:: Records for the exercise
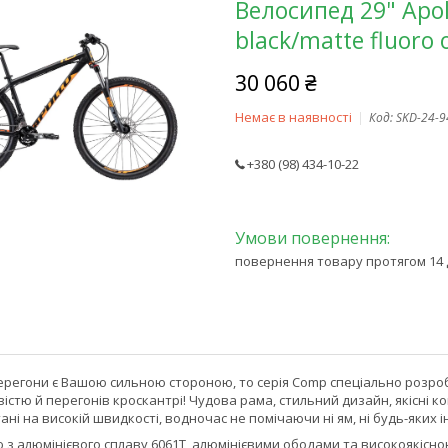
Велосипед 29" Apo
black/matte fluoro 
30 060 ₴
Немає в наявності
Код:
SKD-24-9
+380 (98) 434-10-22
повернення товару протягом 14 
ерегони є Вашою сильною стороною, то серія Comp спеціально розроб
істю й перегонів кроскантрі! Чудова рама, стильний дизайн, якісні ко
ані на високій швидкості, водночас не помічаючи ні ям, ні будь-яких 
 алюмінієвого сплаву 6061T, алюмінієвими ободами та високоякісною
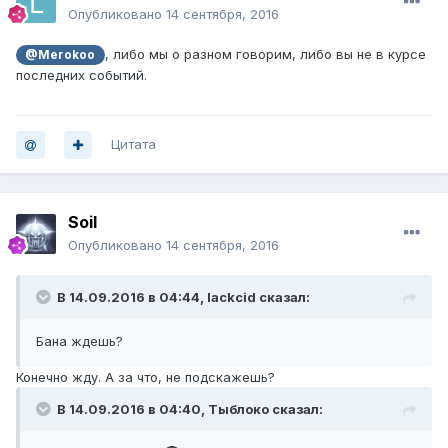
Опубликовано
14 сентября, 2016
, либо мы о разном говорим, либо вы не в курсе
@Merokoo
последних событий.
Цитата
Soil
Опубликовано
14 сентября, 2016
В 14.09.2016 в 04:44, lackcid сказал:
Бана ждешь?
Конечно жду. А за что, не подскажешь?
В 14.09.2016 в 04:40, Тыблоко сказал:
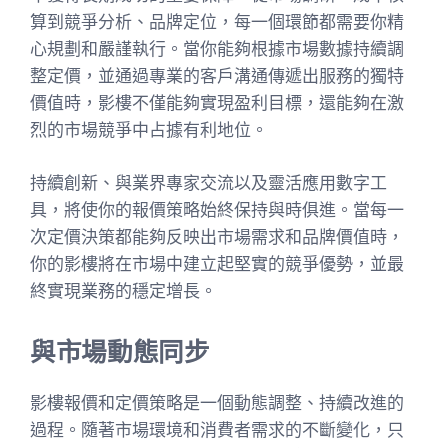
算到競爭分析、品牌定位，每一個環節都需要你精
心規劃和嚴謹執行。當你能夠根據市場數據持續調
整定價，並通過專業的客戶溝通傳遞出服務的獨特
價值時，影樓不僅能夠實現盈利目標，還能夠在激
烈的市場競爭中占據有利地位。
持續創新、與業界專家交流以及靈活應用數字工
具，將使你的報價策略始終保持與時俱進。當每一
次定價決策都能夠反映出市場需求和品牌價值時，
你的影樓將在市場中建立起堅實的競爭優勢，並最
終實現業務的穩定增長。
與市場動態同步
影樓報價和定價策略是一個動態調整、持續改進的
過程。隨著市場環境和消費者需求的不斷變化，只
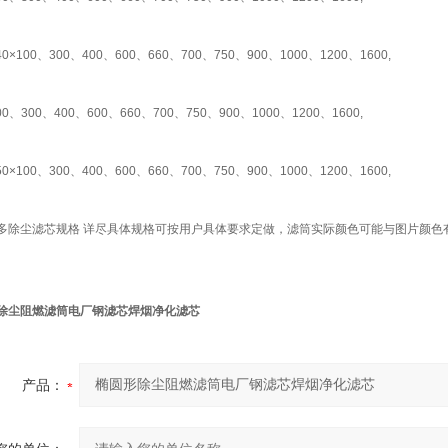
40×100、300、400、600、660、700、750、900、1000、1200、1600,
00、300、400、600、660、700、750、900、1000、1200、1600,
50×100、300、400、600、660、700、750、900、1000、1200、1600,
多除尘滤芯规格 详尽具体规格可按用户具体要求定做，滤筒实际颜色可能与图片颜色
除尘阻燃滤筒电厂钢滤芯焊烟净化滤芯
产品：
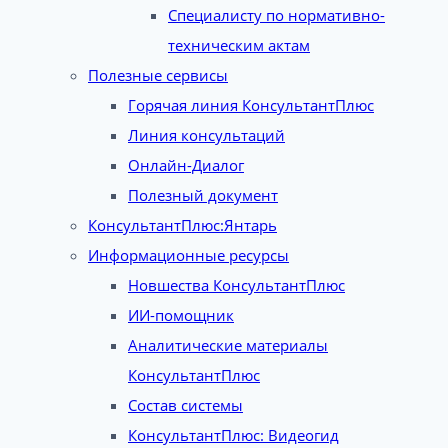
Специалисту по нормативно-
техническим актам
Полезные сервисы
Горячая линия КонсультантПлюс
Линия консультаций
Онлайн-Диалог
Полезный документ
КонсультантПлюс:Янтарь
Информационные ресурсы
Новшества КонсультантПлюс
ИИ-помощник
Аналитические материалы
КонсультантПлюс
Состав системы
КонсультантПлюс: Видеогид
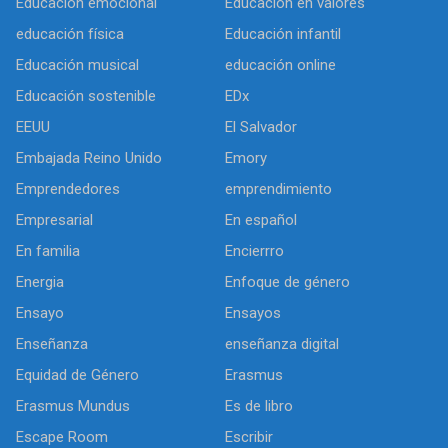
Educación emocional
Educación en valores
educación física
Educación infantil
Educación musical
educación online
Educación sostenible
EDx
EEUU
El Salvador
Embajada Reino Unido
Emory
Emprendedores
emprendimiento
Empresarial
En español
En familia
Encierrro
Energia
Enfoque de género
Ensayo
Ensayos
Enseñanza
enseñanza digital
Equidad de Género
Erasmus
Erasmus Mundus
Es de libro
Escape Room
Escribir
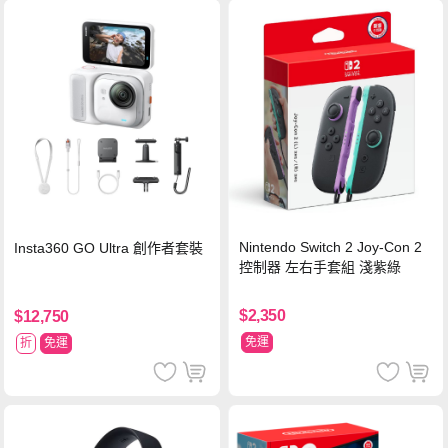
Nintendo Switch 2 Joy-Con 2
Insta360 GO Ultra 創作者套裝
控制器 左右手套組 淺紫綠
$2,350
$12,750
免運
折
免運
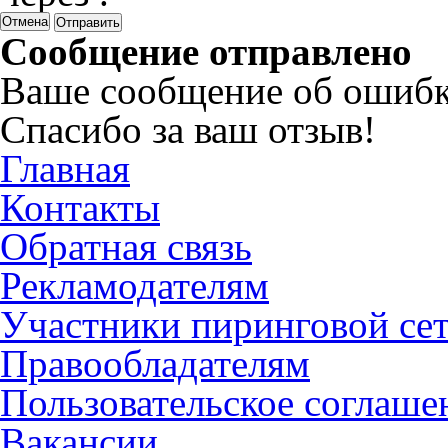
Отмена
Сообщение отправлено
Ваше сообщение об ошибк
Спасибо за ваш отзыв!
Главная
Контакты
Обратная связь
Рекламодателям
Участники пиринговой се
Правообладателям
Пользовательское соглаше
Вакансии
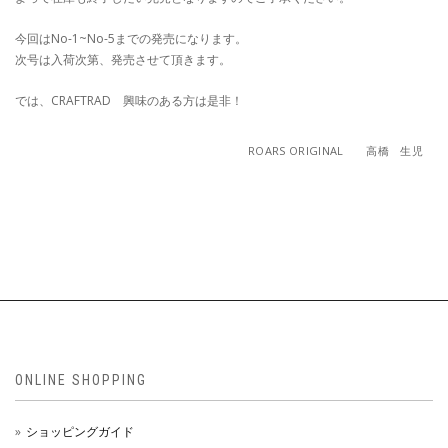
今回はNo-1~No-5までの発売になります。
次号は入荷次第、発売させて頂きます。
では、CRAFTRAD 興味のある方は是非！
ROARS ORIGINAL 高橋 生児
ONLINE SHOPPING
ショッピングガイド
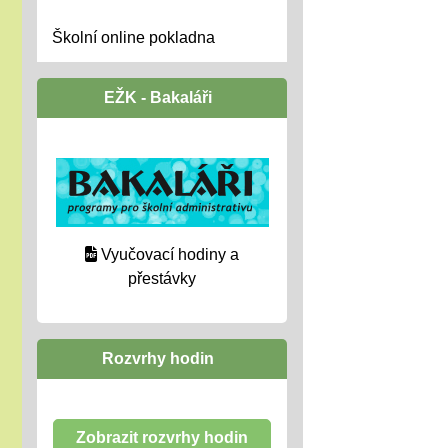
Školní online pokladna
EŽK - Bakaláři
Vyučovací hodiny a
přestávky
Rozvrhy hodin
Zobrazit rozvrhy hodin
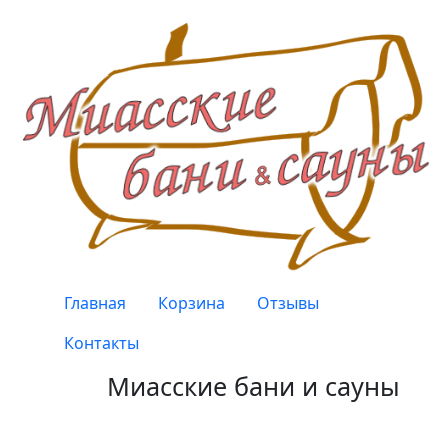
Перейти к основному содержанию
Верхнее меню
Главная
Корзина
Отзывы
Контакты
Миасские бани и сауны
Качество, проверенное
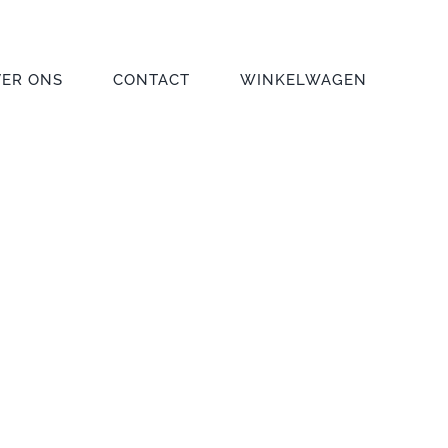
VER ONS
CONTACT
WINKELWAGEN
::::
**The problem:** Though the entries above contain pictures, none should be copied; reproduce only the lines between the one holding "ерегони є Вашою" and the one holding "Спасибо за ваш отзыв!", inclusive, exactly as written.

**Task result:**
ерегони є Вашою сильною стороною, то серія Comp спеціально розроб
істю й перегонів кроскантрі! Чудова рама, стильний дизайн, якісні ко
ані на високій швидкості, водночас не помічаючи ні ям, ні будь-яких 
 алюмінієвого сплаву 6061T, алюмінієвими ободами та високоякісною
Опубликовано
14 сентября, 2016
, либо мы о разном говорим, либо вы не в курсе
@Merokoo
последних событий.
Цитата
Soil
Опубликовано
14 сентября, 2016
В 14.09.2016 в 04:44, lackcid сказал:
Бана ждешь?
Конечно жду. А за что, не подскажешь?
В 14.09.2016 в 04:40, Тыблоко сказал:
算到競爭分析、品牌定位，每一個環節都需要你精
心規劃和嚴謹執行。當你能夠根據市場數據持續調
整定價，並通過專業的客戶溝通傳遞出服務的獨特
價值時，影樓不僅能夠實現盈利目標，還能夠在激
烈的市場競爭中占據有利地位。
持續創新、與業界專家交流以及靈活應用數字工
具，將使你的報價策略始終保持與時俱進。當每一
次定價決策都能夠反映出市場需求和品牌價值時，
你的影樓將在市場中建立起堅實的競爭優勢，並最
終實現業務的穩定增長。
與市場動態同步
影樓報價和定價策略是一個動態調整、持續改進的
過程。隨著市場環境和消費者需求的不斷變化，只
40×100、300、400、600、660、700、750、900、1000、1200、1600,
00、300、400、600、660、700、750、900、1000、1200、1600,
50×100、300、400、600、660、700、750、900、1000、1200、1600,
多除尘滤芯规格 详尽具体规格可按用户具体要求定做，滤筒实际颜色可能与图片颜色
除尘阻燃滤筒电厂钢滤芯焊烟净化滤芯
产品：
Специалисту по нормативно-
техническим актам
Полезные сервисы
Горячая линия КонсультантПлюс
Линия консультаций
Онлайн-Диалог
Полезный документ
КонсультантПлюс:Янтарь
Информационные ресурсы
Новшества КонсультантПлюс
ИИ-помощник
Аналитические материалы
КонсультантПлюс
Состав системы
КонсультантПлюс: Видеогид
Educación emocional
Educación en valores
educación física
Educación infantil
Educación musical
educación online
Educación sostenible
EDx
EEUU
El Salvador
Embajada Reino Unido
Emory
Emprendedores
emprendimiento
Empresarial
En español
En familia
Encierrro
Energia
Enfoque de género
Ensayo
Ensayos
Enseñanza
enseñanza digital
Equidad de Género
Erasmus
Erasmus Mundus
Es de libro
Escape Room
Escribir
Nintendo Switch 2 Joy-Con 2
Insta360 GO Ultra 創作者套裝
控制器 左右手套組 淺紫綠
$2,350
$12,750
免運
折
免運
Отмена
Сообщение отправлено
Ваше сообщение об ошибк
Спасибо за ваш отзыв!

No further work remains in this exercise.